Our patient was retreated using etoposide phosphate at an equivalent dose. The patient was premedicated with hydrocortisone (100 mg) and promethazine (25 mg) and no test dose of etoposide phosphate was administered. After 2 days of therapy with etoposide phosphate, the specific HSR premedication was discontinued. However, the patient continued to have oral dexamethasone (4 mg twice daily) as anti-emetic prophylaxis. No HSR occurred at any stage of cycle 1, and subsequent cycles of BEP have been administered with no complications.

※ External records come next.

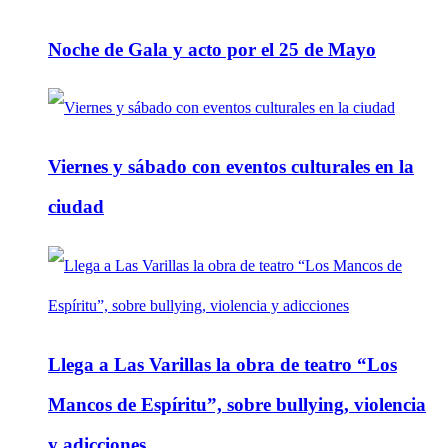
Noche de Gala y acto por el 25 de Mayo
Viernes y sábado con eventos culturales en la
ciudad
Llega a Las Varillas la obra de teatro “Los
Mancos de Espíritu”, sobre bullying, violencia
y adicciones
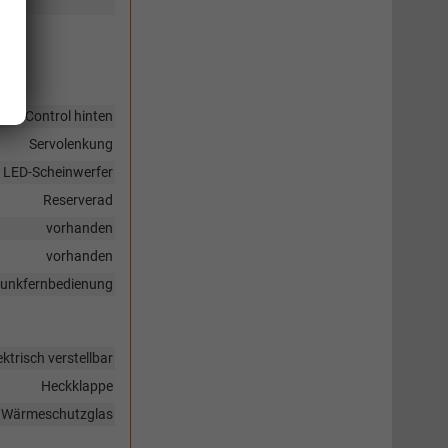
sor,
nce Control hinten
Servolenkung
t, LED-Scheinwerfer
Reserverad
vorhanden
vorhanden
 Funkfernbedienung
ktrisch verstellbar
Heckklappe
Wärmeschutzglas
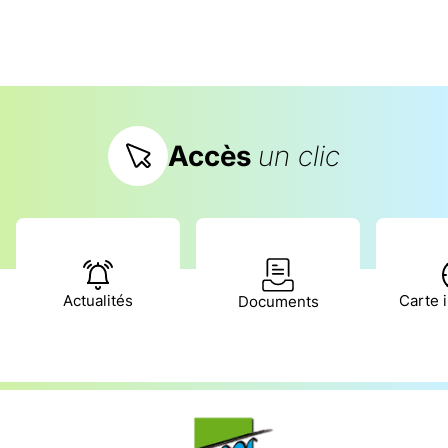
Accès
un clic
Actualités
Carte i
Documents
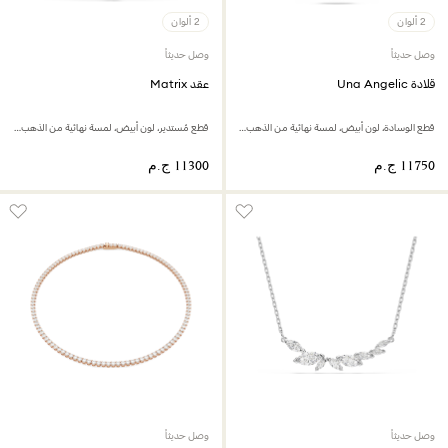
2 ألوان
2 ألوان
وصل حديثاً
وصل حديثاً
قلادة Una Angelic
عقد Matrix
قطع الوسادة، لون أبيض، لمسة نهائية من الذهب عيار 18 قيراط
قطع مُستدير، لون أبيض، لمسة نهائية من الذهب الوردي عيار 18 قيراط
وصل حديثاً
وصل حديثاً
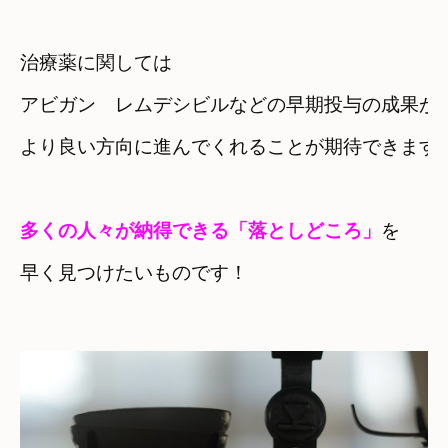
治療薬に関しては
アビガン　レムデシビルなどの早期投与の成果が
より良い方向に進んでくれることが期待できます
多くの人々が納得できる「落としどころ」
を　

早く見つけたいものです！
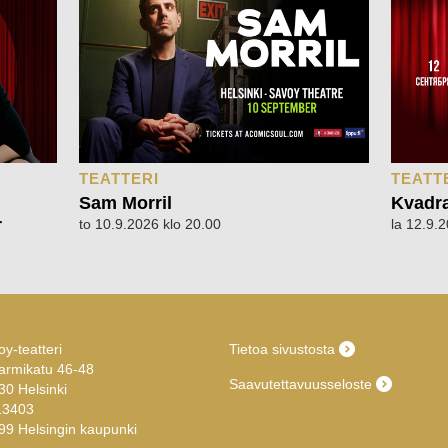
TEATTERI
TEATT
Sam Morril
Kvadra
r
to 10.9.2026 klo 20.00
la 12.9.
y-teatteri
Tietoa sivustosta
armikatu 46-48
Saavutettavuusseloste
30 Helsinki
13403
99 Helsingin kaupunki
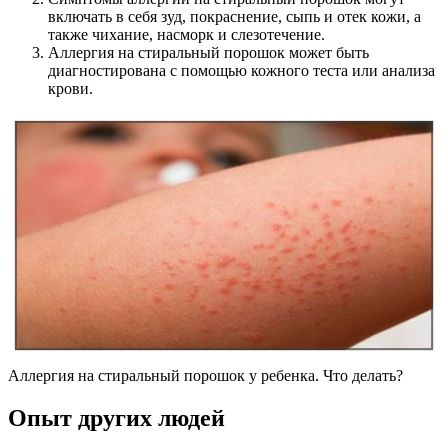
включать в себя зуд, покраснение, сыпь и отек кожи, а
также чихание, насморк и слезотечение.
Аллергия на стиральный порошок может быть
диагностирована с помощью кожного теста или анализа
крови.
Аллергия на стиральный порошок у ребенка. Что делать?
Опыт других людей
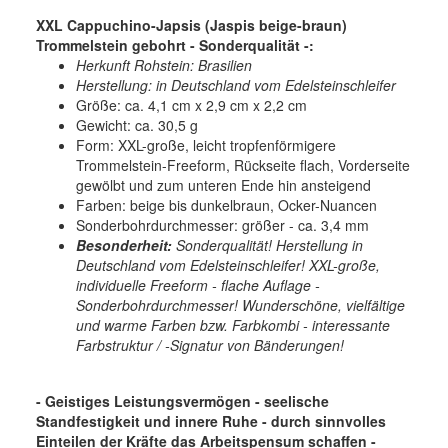
XXL Cappuchino-Japsis (Jaspis beige-braun)
Trommelstein gebohrt - Sonderqualität -:
Herkunft Rohstein: Brasilien
Herstellung: in Deutschland vom Edelsteinschleifer
Größe: ca. 4,1 cm x 2,9 cm x 2,2 cm
Gewicht: ca. 30,5 g
Form: XXL-große, leicht tropfenförmigere
Trommelstein-Freeform, Rückseite flach, Vorderseite
gewölbt und zum unteren Ende hin ansteigend
Farben: beige bis dunkelbraun, Ocker-Nuancen
Sonderbohrdurchmesser: größer - ca. 3,4 mm
Besonderheit:
Sonderqualität! Herstellung in
Deutschland vom Edelsteinschleifer! XXL-große,
individuelle Freeform - flache Auflage -
Sonderbohrdurchmesser! Wunderschöne, vielfältige
und warme Farben bzw. Farbkombi - interessante
Farbstruktur / -Signatur von Bänderungen!
- Geistiges Leistungsvermögen - seelische
Standfestigkeit und innere Ruhe - durch sinnvolles
Einteilen der Kräfte das Arbeitspensum schaffen -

This case highlights that patients experiencing HSR to etoposide can be successfully treated with etoposide phosphate without adverse sequalae. Premedication appears prudent as initial therapy, but can be successfully weaned. This case supports the hypothesis that polysorbate 80 is a likely causative factor in HSRs to etoposide. The only other published report of a successful substitution with etoposide phosphate in a patient who experienced a HSR to etoposide did not conclude whether the premedication schedule used (which included both H1 and H2 antihistamine agents) or the use of etoposide phosphate was the factor preventing the HSR from reoccurring (Bernstein and Troner, 1999).

Hypersensitivity reactions to etoposide are uncommon, but can be life threatening. The subsequent management of patients experiencing a HSR to etoposide is usually the omission of etoposide from the chemotherapy regimen (Athanassiou ; De Souza ; Tucci and Pirtoli, 1985; Donegan, 1989). However, since etoposide is considered a critical component of therapy, its omission in a young patient with a potentially curable malignancy was thought inappropriate. Therefore, in similar situations where subsequent doses of etoposide are deemed necessary, replacement with etoposide phosphate is a reasonable and viable alternative.